→ What you will do:
Report each line of the entries that contains the word "eller", copied in full.

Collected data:

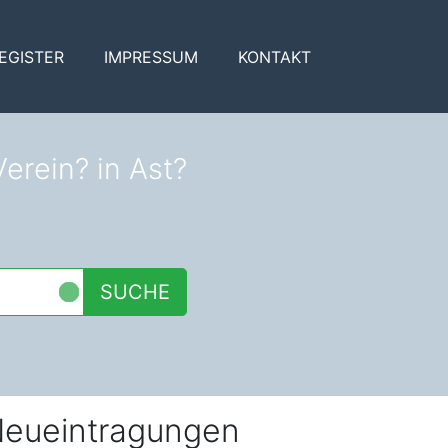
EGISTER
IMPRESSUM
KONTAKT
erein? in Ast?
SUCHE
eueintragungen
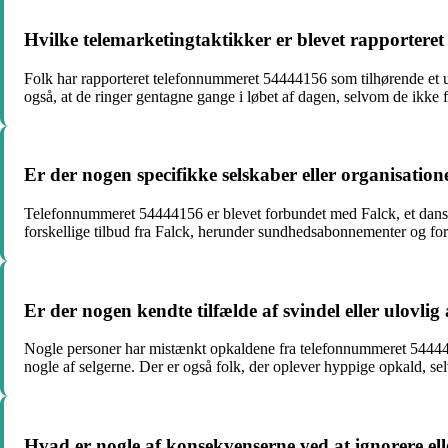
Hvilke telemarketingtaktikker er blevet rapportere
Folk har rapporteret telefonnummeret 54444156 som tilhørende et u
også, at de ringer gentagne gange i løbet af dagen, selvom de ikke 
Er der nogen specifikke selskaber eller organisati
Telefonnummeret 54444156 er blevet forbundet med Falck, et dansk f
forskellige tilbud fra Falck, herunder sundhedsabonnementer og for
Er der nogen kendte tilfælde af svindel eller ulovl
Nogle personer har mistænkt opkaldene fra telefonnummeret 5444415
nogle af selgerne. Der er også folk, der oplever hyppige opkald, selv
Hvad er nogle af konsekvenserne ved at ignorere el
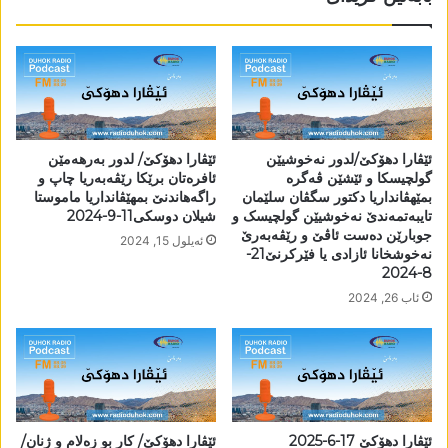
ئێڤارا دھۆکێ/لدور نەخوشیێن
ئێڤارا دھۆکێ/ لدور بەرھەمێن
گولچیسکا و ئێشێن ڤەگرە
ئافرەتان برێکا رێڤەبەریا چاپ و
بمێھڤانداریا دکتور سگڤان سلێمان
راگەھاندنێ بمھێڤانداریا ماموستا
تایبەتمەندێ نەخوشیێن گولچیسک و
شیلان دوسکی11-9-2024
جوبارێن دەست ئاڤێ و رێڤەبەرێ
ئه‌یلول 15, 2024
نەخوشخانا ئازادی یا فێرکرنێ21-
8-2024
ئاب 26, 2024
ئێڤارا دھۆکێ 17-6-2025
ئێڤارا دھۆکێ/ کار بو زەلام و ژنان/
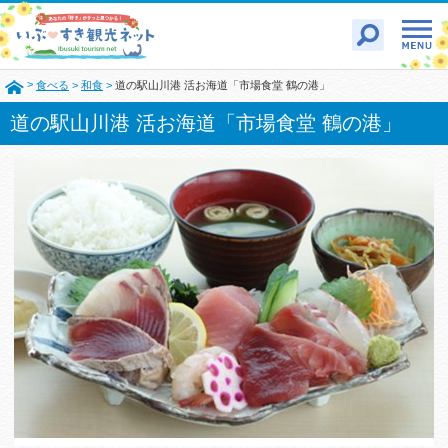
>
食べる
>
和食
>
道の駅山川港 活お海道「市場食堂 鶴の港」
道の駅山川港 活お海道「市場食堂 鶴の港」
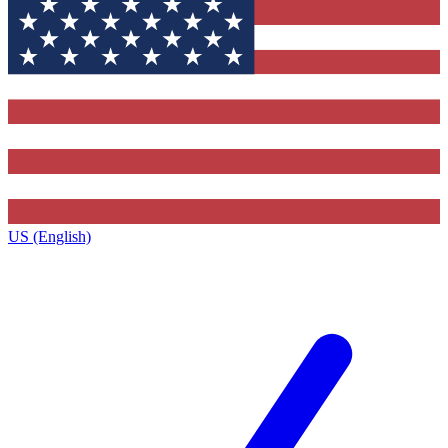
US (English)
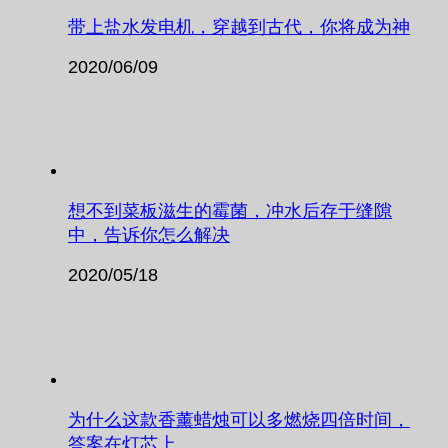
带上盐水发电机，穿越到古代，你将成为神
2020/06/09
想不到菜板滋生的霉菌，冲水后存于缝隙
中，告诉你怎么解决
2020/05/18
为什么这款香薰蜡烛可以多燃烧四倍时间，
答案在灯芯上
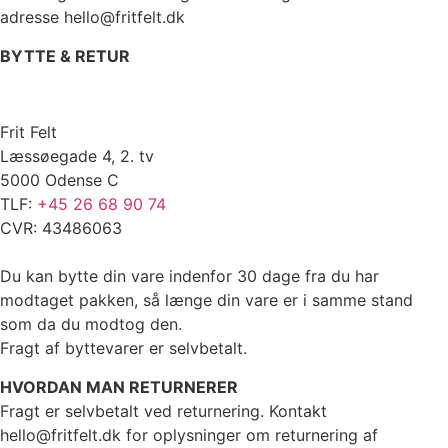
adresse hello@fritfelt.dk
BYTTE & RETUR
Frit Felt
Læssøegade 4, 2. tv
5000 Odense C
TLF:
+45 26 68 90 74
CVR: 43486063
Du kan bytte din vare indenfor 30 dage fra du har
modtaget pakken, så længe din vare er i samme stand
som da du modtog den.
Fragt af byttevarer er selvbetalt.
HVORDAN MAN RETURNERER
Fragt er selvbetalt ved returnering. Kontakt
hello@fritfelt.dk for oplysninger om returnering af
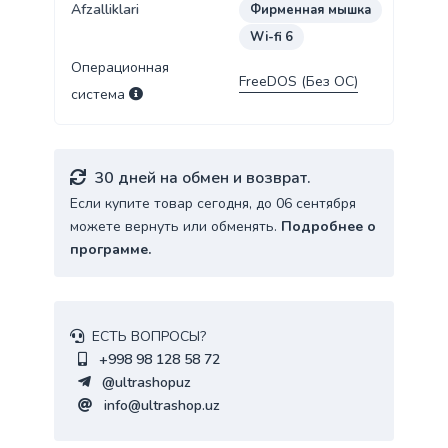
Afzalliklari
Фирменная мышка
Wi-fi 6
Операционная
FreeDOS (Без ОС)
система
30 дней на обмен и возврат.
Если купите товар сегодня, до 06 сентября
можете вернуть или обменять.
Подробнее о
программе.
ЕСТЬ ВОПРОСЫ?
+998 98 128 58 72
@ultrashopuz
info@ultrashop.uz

→ Problem solution:
Er der nogen specifikke selskaber eller organisati
Er der nogen kendte tilfælde af svindel eller ulovl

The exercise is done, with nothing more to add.